イスラエルからの攻撃により破壊されるガザの町。

今回の水曜日からの攻撃で亡くなった市民の数はすでに40人を超え、幼児、妊婦も含まれます。ちなみにオバマ大統領がいうガザからの「ミサイルの雨」により亡くなったイスラエル市民の数は、2004年からの累計で、こちらのリストに掲げられた26人のみだそうです。

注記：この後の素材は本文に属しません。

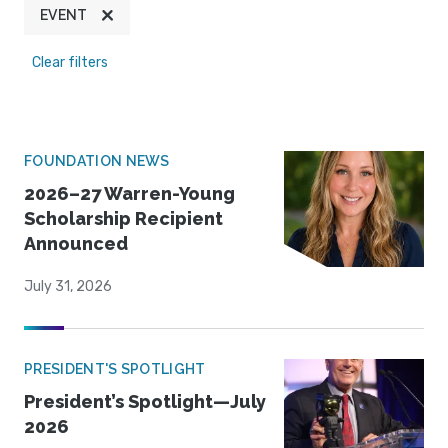
EVENT
Clear filters
FOUNDATION NEWS
2026–27 Warren-Young
Scholarship Recipient
Announced
July 31, 2026
PRESIDENT'S SPOTLIGHT
President’s Spotlight—July
2026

もちろん数の多い少ないで人の命の重さが変わるわけではありませんが、「ガザからのロケットミサイル攻撃によりイスラエル人は恐ろしい生命の危険にさらされ続けており報復するのは当然である」というイスラエルおよび世界の警察アメリカの言い分が、いかに現実を捻じ曲げたプロパガンダであるか、ということは明白です。
※追記:エントリを書いたあと、イスラエルの攻撃に対するパレスチナの反撃で亡くなった3名の方の名前が追加されました。安定を望まない政府の愚行によって殺されたようなもの。この数字はどちらもまた膨らんでいくでしょう。パレスチナ側の死者数はすでに70名超とのこと。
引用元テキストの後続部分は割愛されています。